Records —

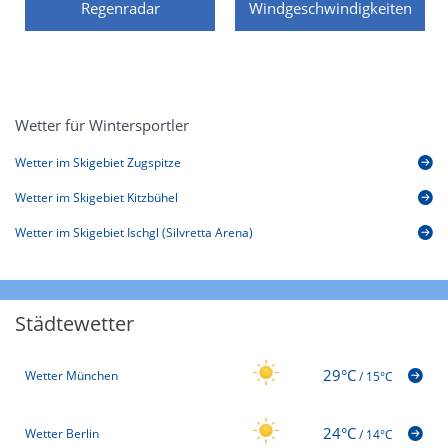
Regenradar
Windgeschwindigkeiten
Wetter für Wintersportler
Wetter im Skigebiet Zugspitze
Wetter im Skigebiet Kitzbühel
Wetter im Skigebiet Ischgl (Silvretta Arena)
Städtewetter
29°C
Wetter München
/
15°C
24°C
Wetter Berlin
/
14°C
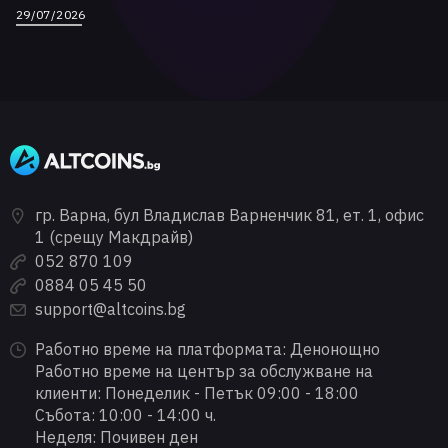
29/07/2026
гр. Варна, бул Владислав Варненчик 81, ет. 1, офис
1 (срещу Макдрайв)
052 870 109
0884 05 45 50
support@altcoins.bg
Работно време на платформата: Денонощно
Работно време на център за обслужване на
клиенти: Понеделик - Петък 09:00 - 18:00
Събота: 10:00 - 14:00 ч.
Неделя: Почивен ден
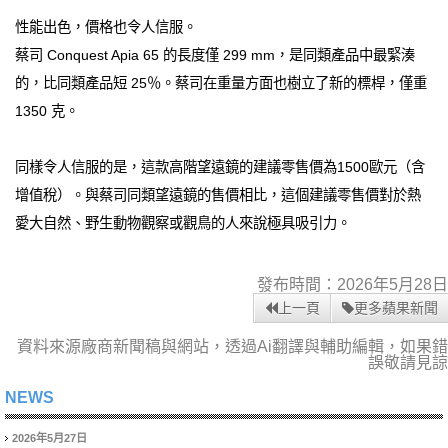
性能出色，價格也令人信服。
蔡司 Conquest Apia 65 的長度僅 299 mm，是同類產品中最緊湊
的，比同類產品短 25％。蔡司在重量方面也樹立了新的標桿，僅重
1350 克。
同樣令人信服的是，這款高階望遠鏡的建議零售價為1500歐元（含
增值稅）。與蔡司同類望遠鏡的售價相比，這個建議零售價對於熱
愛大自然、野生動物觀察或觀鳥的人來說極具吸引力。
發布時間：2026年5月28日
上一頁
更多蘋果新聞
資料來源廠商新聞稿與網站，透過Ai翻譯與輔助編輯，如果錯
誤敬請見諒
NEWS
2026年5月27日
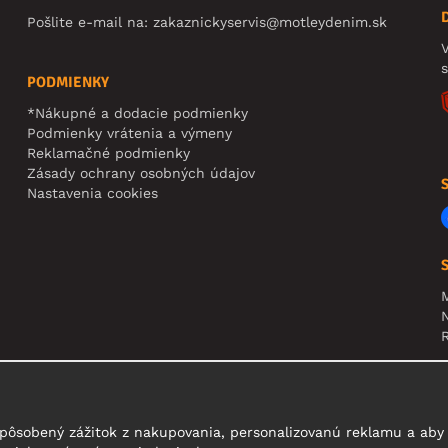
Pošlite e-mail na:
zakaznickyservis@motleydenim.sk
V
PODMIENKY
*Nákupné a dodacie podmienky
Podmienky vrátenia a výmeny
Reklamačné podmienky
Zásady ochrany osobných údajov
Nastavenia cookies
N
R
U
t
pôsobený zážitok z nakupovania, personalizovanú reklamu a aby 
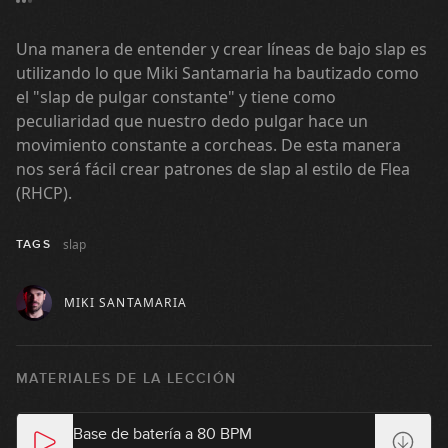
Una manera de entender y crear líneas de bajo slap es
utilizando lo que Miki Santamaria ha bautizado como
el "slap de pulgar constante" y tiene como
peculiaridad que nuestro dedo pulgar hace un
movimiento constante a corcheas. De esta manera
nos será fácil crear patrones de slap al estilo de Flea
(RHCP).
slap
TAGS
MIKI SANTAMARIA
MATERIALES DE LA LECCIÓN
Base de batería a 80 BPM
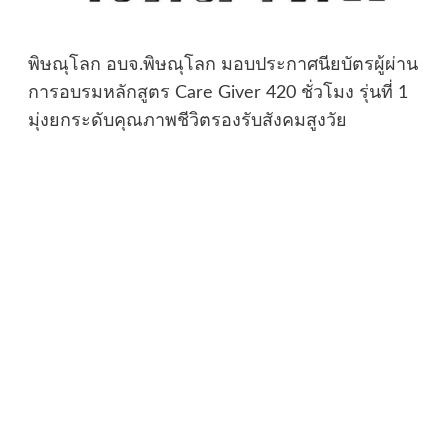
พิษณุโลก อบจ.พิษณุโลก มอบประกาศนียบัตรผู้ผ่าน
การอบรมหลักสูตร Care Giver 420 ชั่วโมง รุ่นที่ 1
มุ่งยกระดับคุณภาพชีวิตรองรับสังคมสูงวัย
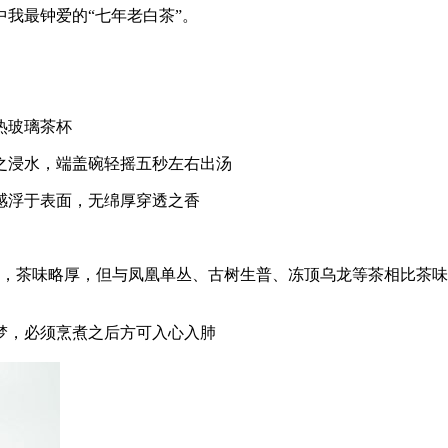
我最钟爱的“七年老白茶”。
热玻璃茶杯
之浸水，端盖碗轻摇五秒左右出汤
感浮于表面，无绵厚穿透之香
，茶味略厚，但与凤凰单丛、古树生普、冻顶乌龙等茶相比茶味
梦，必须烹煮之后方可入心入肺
==
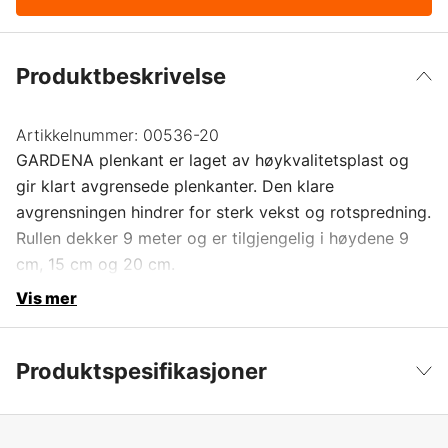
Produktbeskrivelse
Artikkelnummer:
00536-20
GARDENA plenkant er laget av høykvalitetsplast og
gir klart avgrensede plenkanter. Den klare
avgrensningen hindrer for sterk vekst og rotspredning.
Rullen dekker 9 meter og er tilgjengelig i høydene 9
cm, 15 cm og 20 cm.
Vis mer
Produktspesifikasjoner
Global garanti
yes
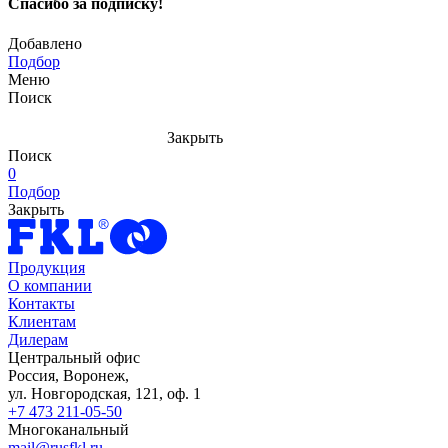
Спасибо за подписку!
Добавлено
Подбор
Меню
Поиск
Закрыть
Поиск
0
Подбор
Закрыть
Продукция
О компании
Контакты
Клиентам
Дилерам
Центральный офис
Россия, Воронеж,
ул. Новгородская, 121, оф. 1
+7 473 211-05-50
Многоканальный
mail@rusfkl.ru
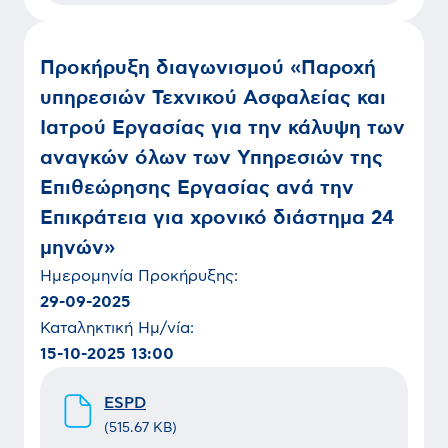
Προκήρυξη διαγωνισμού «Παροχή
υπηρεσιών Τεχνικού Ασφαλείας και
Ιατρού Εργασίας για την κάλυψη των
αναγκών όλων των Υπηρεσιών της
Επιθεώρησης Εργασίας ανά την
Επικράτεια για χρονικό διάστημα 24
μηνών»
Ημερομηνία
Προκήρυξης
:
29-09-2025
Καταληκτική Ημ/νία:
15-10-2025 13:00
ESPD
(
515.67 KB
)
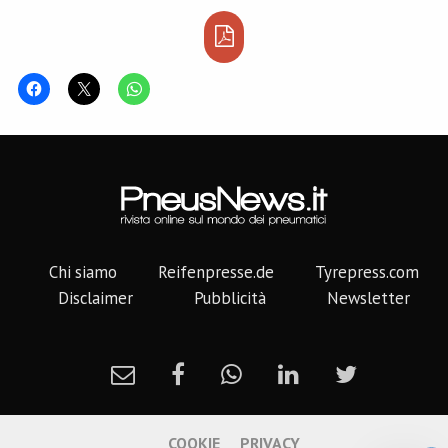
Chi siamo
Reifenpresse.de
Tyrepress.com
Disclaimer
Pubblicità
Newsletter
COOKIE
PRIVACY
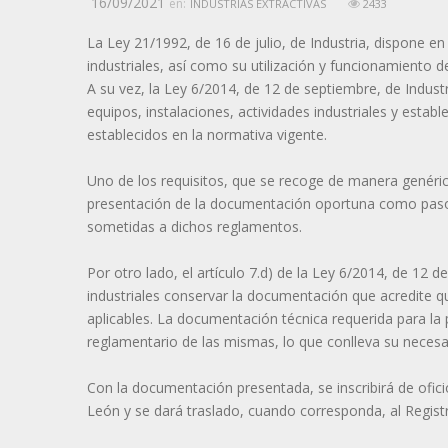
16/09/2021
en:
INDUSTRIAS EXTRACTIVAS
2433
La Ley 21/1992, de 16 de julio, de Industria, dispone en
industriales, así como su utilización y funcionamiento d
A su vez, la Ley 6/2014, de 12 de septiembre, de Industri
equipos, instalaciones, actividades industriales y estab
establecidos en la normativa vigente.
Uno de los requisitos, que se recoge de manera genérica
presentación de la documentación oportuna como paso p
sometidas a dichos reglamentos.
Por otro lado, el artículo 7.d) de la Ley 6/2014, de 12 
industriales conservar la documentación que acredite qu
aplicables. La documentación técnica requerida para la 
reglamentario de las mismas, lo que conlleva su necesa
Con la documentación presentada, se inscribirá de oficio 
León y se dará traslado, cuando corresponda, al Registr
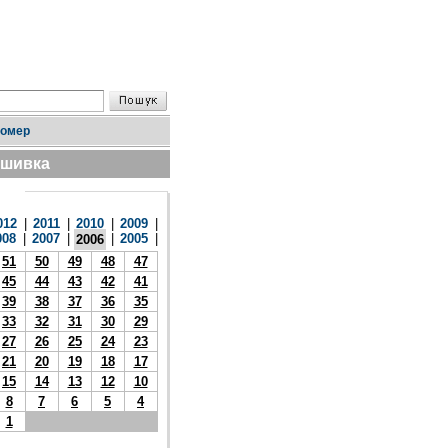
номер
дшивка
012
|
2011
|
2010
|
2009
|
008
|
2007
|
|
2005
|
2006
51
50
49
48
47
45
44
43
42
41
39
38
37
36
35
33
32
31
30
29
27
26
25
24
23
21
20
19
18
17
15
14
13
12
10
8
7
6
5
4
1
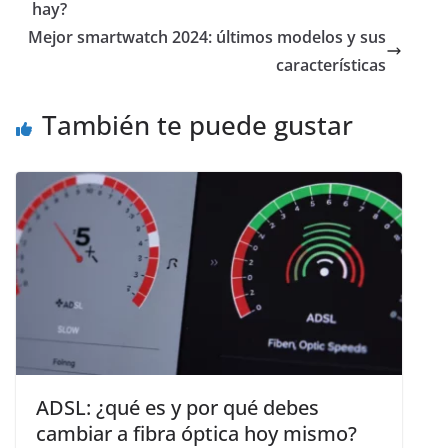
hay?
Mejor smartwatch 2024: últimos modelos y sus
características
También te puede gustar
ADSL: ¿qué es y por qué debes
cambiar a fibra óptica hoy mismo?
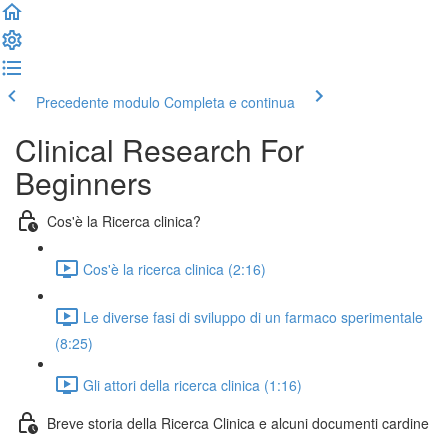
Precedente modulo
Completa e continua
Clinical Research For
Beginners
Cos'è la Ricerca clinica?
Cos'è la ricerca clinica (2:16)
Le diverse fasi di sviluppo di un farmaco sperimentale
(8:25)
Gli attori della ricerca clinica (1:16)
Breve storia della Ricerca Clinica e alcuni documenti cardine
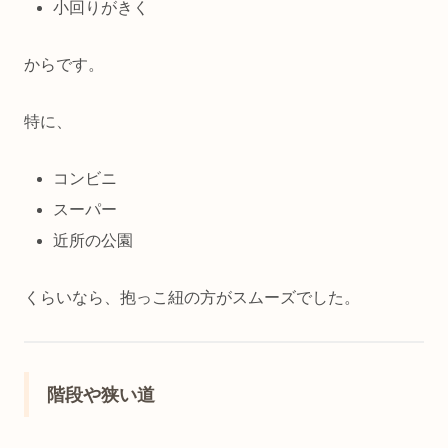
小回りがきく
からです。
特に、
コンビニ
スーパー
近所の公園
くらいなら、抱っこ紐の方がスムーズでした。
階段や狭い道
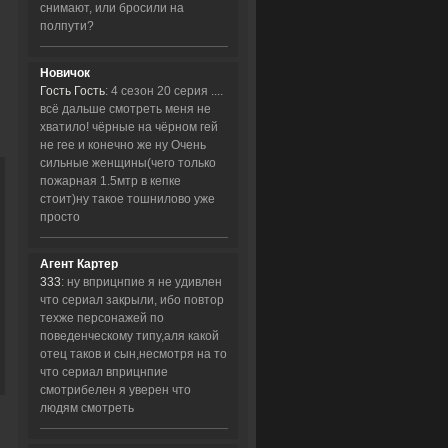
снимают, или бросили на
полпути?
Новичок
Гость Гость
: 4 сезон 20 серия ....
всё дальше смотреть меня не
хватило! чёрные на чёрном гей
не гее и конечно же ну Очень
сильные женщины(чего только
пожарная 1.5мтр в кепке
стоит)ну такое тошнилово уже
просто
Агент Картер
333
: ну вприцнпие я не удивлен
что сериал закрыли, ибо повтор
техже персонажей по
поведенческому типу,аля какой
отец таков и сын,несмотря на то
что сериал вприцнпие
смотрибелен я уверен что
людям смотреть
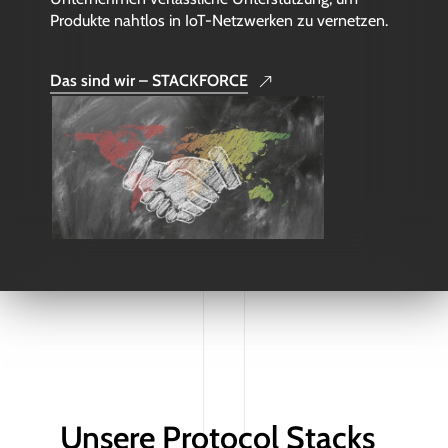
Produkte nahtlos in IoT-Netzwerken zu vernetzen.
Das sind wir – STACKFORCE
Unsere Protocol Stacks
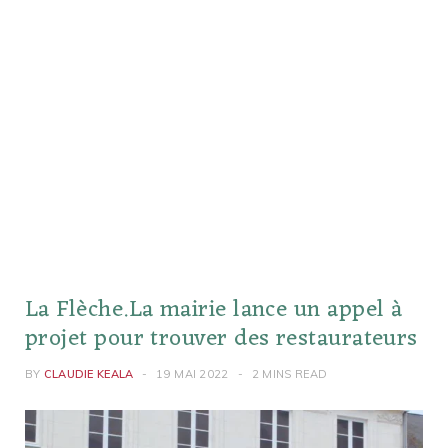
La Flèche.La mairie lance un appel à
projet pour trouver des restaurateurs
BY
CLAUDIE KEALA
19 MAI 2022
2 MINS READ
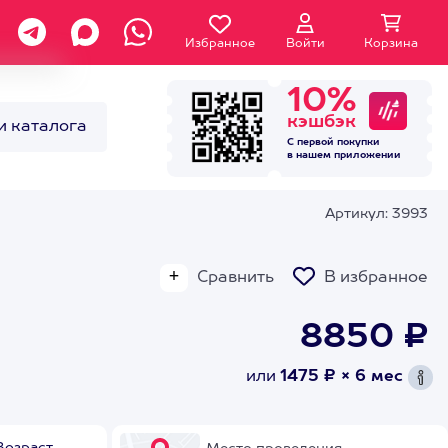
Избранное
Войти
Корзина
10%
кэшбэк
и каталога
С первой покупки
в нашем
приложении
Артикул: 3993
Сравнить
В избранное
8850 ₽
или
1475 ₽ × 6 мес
==
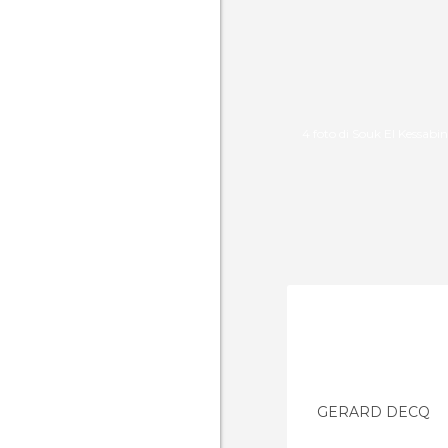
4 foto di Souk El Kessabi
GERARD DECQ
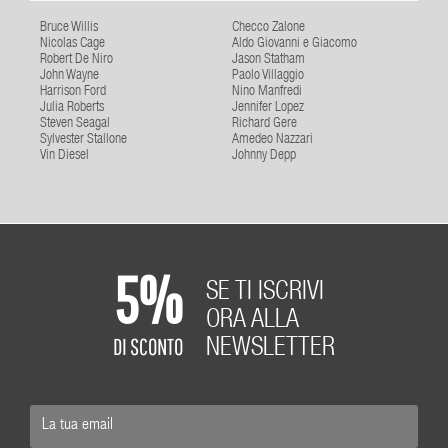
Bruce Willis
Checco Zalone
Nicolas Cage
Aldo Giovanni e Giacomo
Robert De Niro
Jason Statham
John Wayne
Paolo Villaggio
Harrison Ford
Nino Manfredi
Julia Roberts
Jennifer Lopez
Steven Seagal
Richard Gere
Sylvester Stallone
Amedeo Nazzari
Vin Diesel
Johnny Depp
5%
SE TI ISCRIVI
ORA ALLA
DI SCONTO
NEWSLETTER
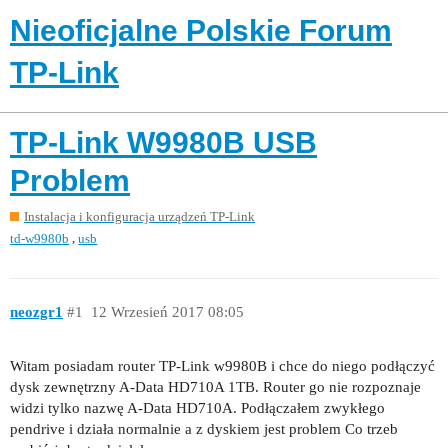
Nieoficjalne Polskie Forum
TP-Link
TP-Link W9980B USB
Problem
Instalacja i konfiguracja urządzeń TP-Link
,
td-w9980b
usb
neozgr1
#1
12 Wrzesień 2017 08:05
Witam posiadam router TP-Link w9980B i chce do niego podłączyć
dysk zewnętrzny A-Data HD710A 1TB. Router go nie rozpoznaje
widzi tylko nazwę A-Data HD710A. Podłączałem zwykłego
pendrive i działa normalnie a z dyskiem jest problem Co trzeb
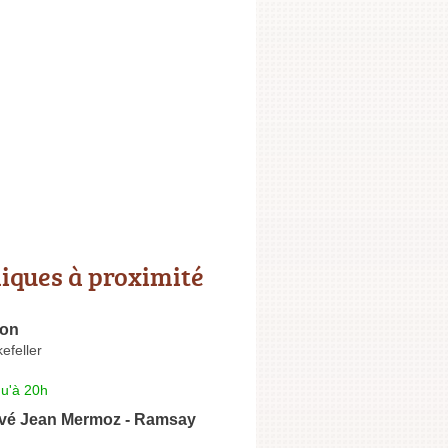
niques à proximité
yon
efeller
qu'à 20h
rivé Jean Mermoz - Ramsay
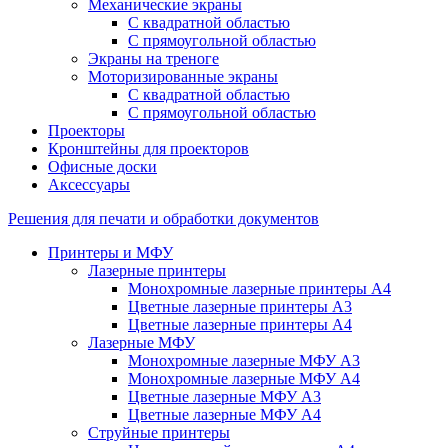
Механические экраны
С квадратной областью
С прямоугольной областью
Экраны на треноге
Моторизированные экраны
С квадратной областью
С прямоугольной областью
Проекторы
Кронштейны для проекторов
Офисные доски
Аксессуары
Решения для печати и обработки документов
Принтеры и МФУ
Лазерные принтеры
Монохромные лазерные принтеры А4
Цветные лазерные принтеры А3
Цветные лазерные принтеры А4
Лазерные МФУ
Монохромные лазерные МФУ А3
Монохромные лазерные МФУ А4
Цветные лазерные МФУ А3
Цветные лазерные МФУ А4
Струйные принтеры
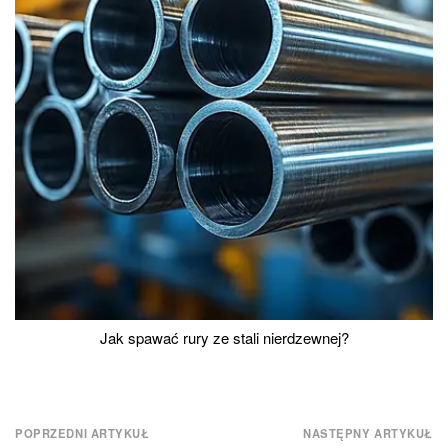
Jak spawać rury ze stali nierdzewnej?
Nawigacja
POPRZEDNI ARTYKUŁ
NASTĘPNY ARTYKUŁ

Problem to solve — Scan the listing for the string "смотреть" and copy every line that carries it.

Output —
всё дальше смотреть меня не
людям смотреть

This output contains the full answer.